The PKK strategy of drawing Turkey across the border has "failed," because Turkey is not likely to "go into Iraq at this moment," says Seyfi Tashan, director of the Foreign Policy Institute at Bilkent University in Ankara.

Instead, Turkey will step up pressure on the US as well as Iraqi Kurdish leader Massoud Barzani, who Ankara believes has done most to provide a haven for the PKK. The two Kurdish leaders say their forces are incapable of forcibly removing the PKK, with Mr. Talabani noting a local sympathy: "We will not hand any Kurdish man to Turkey, even a Kurdish cat."

Turkish closure of the border would deeply hurt Iraq's land-locked Kurdish areas, but would also take a large toll on Turkish traders. Turkish parliamentarians voted 507-19 last week to give authority for a cross-border push, with all 19 votes against coming from pro-Kurdish deputies who favor diplomacy instead.

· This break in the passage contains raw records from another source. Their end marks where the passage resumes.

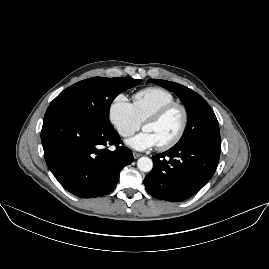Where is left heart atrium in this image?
<instances>
[{"label": "left heart atrium", "instance_id": "left-heart-atrium-1", "mask_svg": "<svg viewBox=\"0 0 269 269\" xmlns=\"http://www.w3.org/2000/svg\"><path fill=\"white\" fill-rule=\"evenodd\" d=\"M127 143L130 147L136 150L149 149L157 146L152 135L147 131L132 137Z\"/></svg>", "mask_w": 269, "mask_h": 269}]
</instances>
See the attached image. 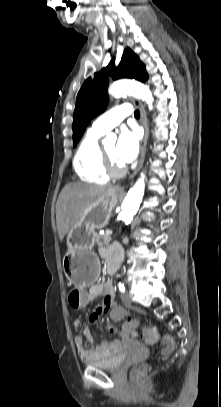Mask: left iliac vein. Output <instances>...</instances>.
I'll use <instances>...</instances> for the list:
<instances>
[{
  "label": "left iliac vein",
  "instance_id": "obj_1",
  "mask_svg": "<svg viewBox=\"0 0 221 407\" xmlns=\"http://www.w3.org/2000/svg\"><path fill=\"white\" fill-rule=\"evenodd\" d=\"M121 300L126 305L131 304V302H132L131 296L128 292H125L124 294H122Z\"/></svg>",
  "mask_w": 221,
  "mask_h": 407
}]
</instances>
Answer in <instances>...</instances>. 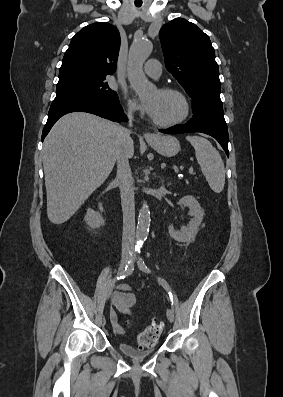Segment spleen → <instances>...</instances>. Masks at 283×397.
I'll return each mask as SVG.
<instances>
[{
    "mask_svg": "<svg viewBox=\"0 0 283 397\" xmlns=\"http://www.w3.org/2000/svg\"><path fill=\"white\" fill-rule=\"evenodd\" d=\"M186 139L195 149L196 159L210 188L220 193L225 184V168L219 152L203 137L187 136Z\"/></svg>",
    "mask_w": 283,
    "mask_h": 397,
    "instance_id": "3e777b00",
    "label": "spleen"
}]
</instances>
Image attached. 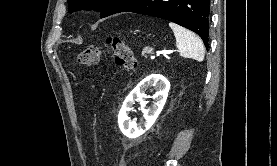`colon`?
Returning a JSON list of instances; mask_svg holds the SVG:
<instances>
[{"mask_svg": "<svg viewBox=\"0 0 277 166\" xmlns=\"http://www.w3.org/2000/svg\"><path fill=\"white\" fill-rule=\"evenodd\" d=\"M110 47L116 64L127 69L134 70L137 67V59L132 48L117 36H109L106 40ZM102 56V47L91 45L81 50L76 57L78 66H92L97 64Z\"/></svg>", "mask_w": 277, "mask_h": 166, "instance_id": "colon-1", "label": "colon"}]
</instances>
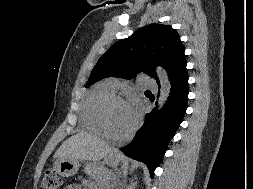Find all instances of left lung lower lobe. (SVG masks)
Instances as JSON below:
<instances>
[{
    "label": "left lung lower lobe",
    "mask_w": 253,
    "mask_h": 189,
    "mask_svg": "<svg viewBox=\"0 0 253 189\" xmlns=\"http://www.w3.org/2000/svg\"><path fill=\"white\" fill-rule=\"evenodd\" d=\"M186 64L185 60L170 77V96L162 109L157 111L154 108L147 114L144 126L136 133L133 141L121 148L127 156L144 162L151 177L187 109L189 91Z\"/></svg>",
    "instance_id": "obj_1"
}]
</instances>
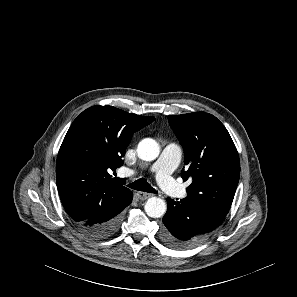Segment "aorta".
I'll list each match as a JSON object with an SVG mask.
<instances>
[{
    "label": "aorta",
    "mask_w": 297,
    "mask_h": 297,
    "mask_svg": "<svg viewBox=\"0 0 297 297\" xmlns=\"http://www.w3.org/2000/svg\"><path fill=\"white\" fill-rule=\"evenodd\" d=\"M160 152L158 143L150 138L143 139L137 147V153L140 159L144 161L155 160ZM145 212L149 217L159 218L166 212L167 206L163 199L151 197L144 206Z\"/></svg>",
    "instance_id": "762f6f07"
}]
</instances>
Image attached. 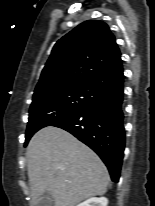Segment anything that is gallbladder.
I'll list each match as a JSON object with an SVG mask.
<instances>
[{"label": "gallbladder", "instance_id": "gallbladder-1", "mask_svg": "<svg viewBox=\"0 0 155 206\" xmlns=\"http://www.w3.org/2000/svg\"><path fill=\"white\" fill-rule=\"evenodd\" d=\"M36 206H53V199L51 195L48 193L42 195Z\"/></svg>", "mask_w": 155, "mask_h": 206}]
</instances>
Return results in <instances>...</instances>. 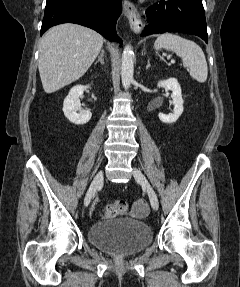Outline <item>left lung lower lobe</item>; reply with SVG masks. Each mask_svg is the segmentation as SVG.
<instances>
[{"label":"left lung lower lobe","mask_w":240,"mask_h":287,"mask_svg":"<svg viewBox=\"0 0 240 287\" xmlns=\"http://www.w3.org/2000/svg\"><path fill=\"white\" fill-rule=\"evenodd\" d=\"M144 18L148 25L141 36L182 32L197 35L208 42L202 0H160L145 11Z\"/></svg>","instance_id":"left-lung-lower-lobe-1"}]
</instances>
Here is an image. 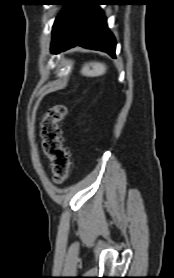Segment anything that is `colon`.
<instances>
[{"instance_id":"colon-1","label":"colon","mask_w":174,"mask_h":278,"mask_svg":"<svg viewBox=\"0 0 174 278\" xmlns=\"http://www.w3.org/2000/svg\"><path fill=\"white\" fill-rule=\"evenodd\" d=\"M66 115L67 107L64 104H56L48 110L41 123L43 151L57 183H62L67 178L71 164V153L65 146L61 127Z\"/></svg>"}]
</instances>
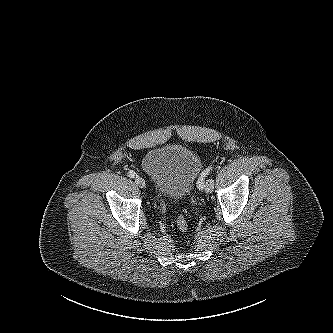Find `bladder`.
<instances>
[{
	"label": "bladder",
	"mask_w": 333,
	"mask_h": 333,
	"mask_svg": "<svg viewBox=\"0 0 333 333\" xmlns=\"http://www.w3.org/2000/svg\"><path fill=\"white\" fill-rule=\"evenodd\" d=\"M142 167L162 197L180 200L192 192L202 163L190 148L167 145L148 151L142 159Z\"/></svg>",
	"instance_id": "bladder-1"
}]
</instances>
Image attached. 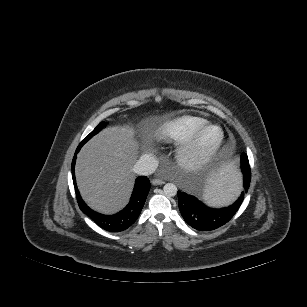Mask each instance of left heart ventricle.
Listing matches in <instances>:
<instances>
[{
	"label": "left heart ventricle",
	"instance_id": "1",
	"mask_svg": "<svg viewBox=\"0 0 307 307\" xmlns=\"http://www.w3.org/2000/svg\"><path fill=\"white\" fill-rule=\"evenodd\" d=\"M217 138V131L215 130H209L207 131L200 142L201 149L208 148Z\"/></svg>",
	"mask_w": 307,
	"mask_h": 307
}]
</instances>
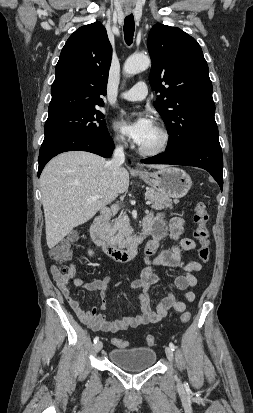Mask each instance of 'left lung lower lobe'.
<instances>
[{
	"label": "left lung lower lobe",
	"instance_id": "left-lung-lower-lobe-1",
	"mask_svg": "<svg viewBox=\"0 0 253 413\" xmlns=\"http://www.w3.org/2000/svg\"><path fill=\"white\" fill-rule=\"evenodd\" d=\"M145 164H176L196 166L207 170L223 187V157L220 143L195 142L176 150L142 159Z\"/></svg>",
	"mask_w": 253,
	"mask_h": 413
}]
</instances>
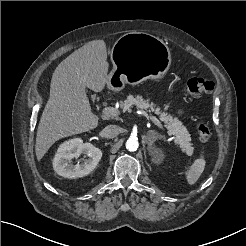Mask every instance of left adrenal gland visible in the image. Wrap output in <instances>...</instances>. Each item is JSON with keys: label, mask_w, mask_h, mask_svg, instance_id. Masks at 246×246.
<instances>
[{"label": "left adrenal gland", "mask_w": 246, "mask_h": 246, "mask_svg": "<svg viewBox=\"0 0 246 246\" xmlns=\"http://www.w3.org/2000/svg\"><path fill=\"white\" fill-rule=\"evenodd\" d=\"M148 136H153V139L152 140H150V139L148 140L147 137H145V141L148 144V148H151L152 144L154 143V141L156 139L163 138V136L161 134L157 133L154 130L148 131Z\"/></svg>", "instance_id": "left-adrenal-gland-1"}]
</instances>
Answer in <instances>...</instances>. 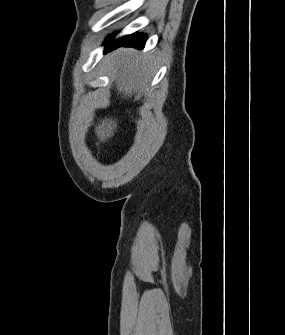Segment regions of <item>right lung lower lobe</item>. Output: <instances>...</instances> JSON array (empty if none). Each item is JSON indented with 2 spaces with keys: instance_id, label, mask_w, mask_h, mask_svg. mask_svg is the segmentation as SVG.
Returning <instances> with one entry per match:
<instances>
[{
  "instance_id": "98d812e1",
  "label": "right lung lower lobe",
  "mask_w": 285,
  "mask_h": 335,
  "mask_svg": "<svg viewBox=\"0 0 285 335\" xmlns=\"http://www.w3.org/2000/svg\"><path fill=\"white\" fill-rule=\"evenodd\" d=\"M112 36L107 39L106 42V52L116 49L117 47L127 46V47H136L142 48L146 42V36L141 33H134L128 36H124L117 41L110 42Z\"/></svg>"
}]
</instances>
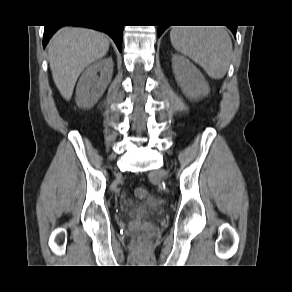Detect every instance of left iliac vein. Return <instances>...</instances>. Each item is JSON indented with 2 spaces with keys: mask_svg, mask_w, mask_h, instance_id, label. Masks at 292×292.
<instances>
[{
  "mask_svg": "<svg viewBox=\"0 0 292 292\" xmlns=\"http://www.w3.org/2000/svg\"><path fill=\"white\" fill-rule=\"evenodd\" d=\"M155 175H157L158 177H166L167 173L165 170H158L156 171Z\"/></svg>",
  "mask_w": 292,
  "mask_h": 292,
  "instance_id": "1",
  "label": "left iliac vein"
}]
</instances>
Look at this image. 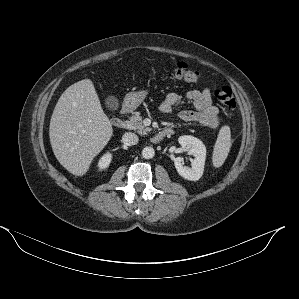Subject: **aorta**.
Returning <instances> with one entry per match:
<instances>
[{
  "label": "aorta",
  "instance_id": "obj_1",
  "mask_svg": "<svg viewBox=\"0 0 299 299\" xmlns=\"http://www.w3.org/2000/svg\"><path fill=\"white\" fill-rule=\"evenodd\" d=\"M154 155H155V150L152 147L147 146V147L143 148V150H142L143 158L151 159L154 157Z\"/></svg>",
  "mask_w": 299,
  "mask_h": 299
}]
</instances>
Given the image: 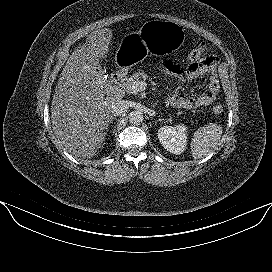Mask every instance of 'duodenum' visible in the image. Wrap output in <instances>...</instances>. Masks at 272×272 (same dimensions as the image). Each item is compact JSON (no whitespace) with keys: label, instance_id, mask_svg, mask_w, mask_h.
Instances as JSON below:
<instances>
[{"label":"duodenum","instance_id":"1","mask_svg":"<svg viewBox=\"0 0 272 272\" xmlns=\"http://www.w3.org/2000/svg\"><path fill=\"white\" fill-rule=\"evenodd\" d=\"M126 69L124 67H119L116 69L115 73H114V80L116 82H122L126 76Z\"/></svg>","mask_w":272,"mask_h":272}]
</instances>
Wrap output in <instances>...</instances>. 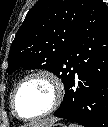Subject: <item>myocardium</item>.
I'll return each instance as SVG.
<instances>
[{
	"instance_id": "f54148a6",
	"label": "myocardium",
	"mask_w": 108,
	"mask_h": 127,
	"mask_svg": "<svg viewBox=\"0 0 108 127\" xmlns=\"http://www.w3.org/2000/svg\"><path fill=\"white\" fill-rule=\"evenodd\" d=\"M34 78H43L51 85L53 90V100L50 107L44 112H42L41 114L32 116V117H24L20 115L19 112L17 111L15 99L21 87L26 82ZM63 96H64V88H63V84L61 80L51 71L40 69V70H36V71L28 73L18 82V84L16 85L11 95V108L14 115H16L19 119L24 121H34V120H38L43 117H46L50 115L51 113H53L60 106L63 100Z\"/></svg>"
}]
</instances>
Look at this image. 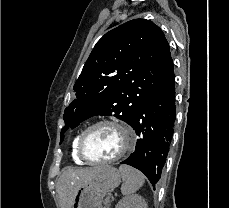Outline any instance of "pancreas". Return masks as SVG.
<instances>
[{
    "label": "pancreas",
    "instance_id": "1",
    "mask_svg": "<svg viewBox=\"0 0 229 208\" xmlns=\"http://www.w3.org/2000/svg\"><path fill=\"white\" fill-rule=\"evenodd\" d=\"M104 206H108V200H105V202H103Z\"/></svg>",
    "mask_w": 229,
    "mask_h": 208
}]
</instances>
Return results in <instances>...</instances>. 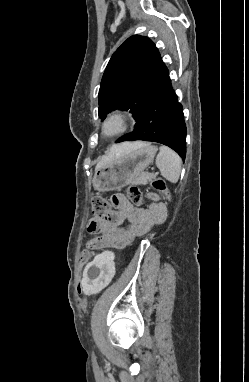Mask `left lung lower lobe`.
Segmentation results:
<instances>
[{"instance_id":"1","label":"left lung lower lobe","mask_w":249,"mask_h":382,"mask_svg":"<svg viewBox=\"0 0 249 382\" xmlns=\"http://www.w3.org/2000/svg\"><path fill=\"white\" fill-rule=\"evenodd\" d=\"M153 141L175 150L184 160L186 156V125L183 109L172 89L169 74L159 87L132 133L119 138L123 141Z\"/></svg>"}]
</instances>
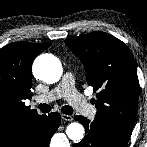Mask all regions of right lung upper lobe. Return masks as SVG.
Here are the masks:
<instances>
[{"label":"right lung upper lobe","instance_id":"right-lung-upper-lobe-1","mask_svg":"<svg viewBox=\"0 0 147 147\" xmlns=\"http://www.w3.org/2000/svg\"><path fill=\"white\" fill-rule=\"evenodd\" d=\"M50 45L17 42L0 49V139L40 116L24 100L32 97L33 60Z\"/></svg>","mask_w":147,"mask_h":147}]
</instances>
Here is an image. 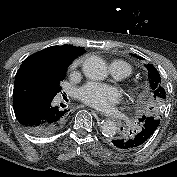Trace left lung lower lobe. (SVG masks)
<instances>
[{
    "instance_id": "left-lung-lower-lobe-1",
    "label": "left lung lower lobe",
    "mask_w": 177,
    "mask_h": 177,
    "mask_svg": "<svg viewBox=\"0 0 177 177\" xmlns=\"http://www.w3.org/2000/svg\"><path fill=\"white\" fill-rule=\"evenodd\" d=\"M160 119L152 116H143L140 119V127L135 133L130 135L116 137L112 140L115 147L123 150H130L141 146L157 129ZM132 134V135H131Z\"/></svg>"
}]
</instances>
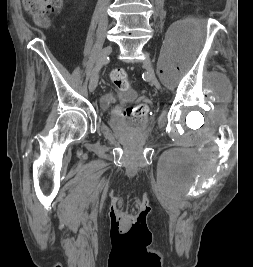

"We have to have a Damocles sword – that has to be kept, not only for the PKK, but also for PKK supporters like Barzani," says Mr. Tashan, recalling that a threat of war against Syria in 1998 forced Damascus to expel PKK leader Abdullah Ocalan, who was later arrested in Kenya and flown to Turkey. "We will let them see it, that they have to ... get rid of the PKK."

The rebels say they will not be dislodged, but suggested Monday that a diplomatic solution was possible. "If the Turkish state stops its attacks, then increased tensions will be replaced with a combat-free environment," said a PKK statement. "Our movement and people have the strength to defend [but] we prefer to solve the problems by democratic and peaceful ways rather than armed struggle."

The pro-Kurdish Firat news agency quoted a senior PKK commander, Bahoz Erdal, saying that the group held the eight Turkish soldiers as "hostages in the hands of our forces."

Turkish artillery and planes have already been striking northern Iraq, and on Sunday aircraft hit 63 targets in hot pursuit after the raid, according to the military. The purpose of a cross-border operation would be to deny the PKK sanctuary. "We may conduct a joint operation with the US against the PKK in northern Iraq," Erdogan told a Turkish newspaper.

The Chicago Tribune reported that despite previous resistance to the idea, US air or cruise missile strikes are now being considered. "Now the Turks are at the end of their rope, and our risk calculus is changing," the Tribune quoted a US official familiar with Bush's call to Turkish President Abdullah Gul on Monday.

But such a response is not likely to sit well Iraqi Kurds, even though Barzani's peshmerga militia struck a deal with Turkey in the late 1990s to take on the PKK. A further irony, experts say, is how the PKK's tactics have changed as a result of the insurgency in Iraq.

"They have learned, they have adopted very closely the lessons from the Iraqi Sunni insurgents," says Hakura at Chatham House. In the past the PKK staged large attacks with between 200 and 500 fighters against police stations and military installations.

Now "they are using hit-and-run tactics, small cells, mines, ambushes, C-4 explosives, and improvised explosive devices," or IEDs," says Hakura. "Almost half the Turkish military victims this year were killed by mines, rather than in combat."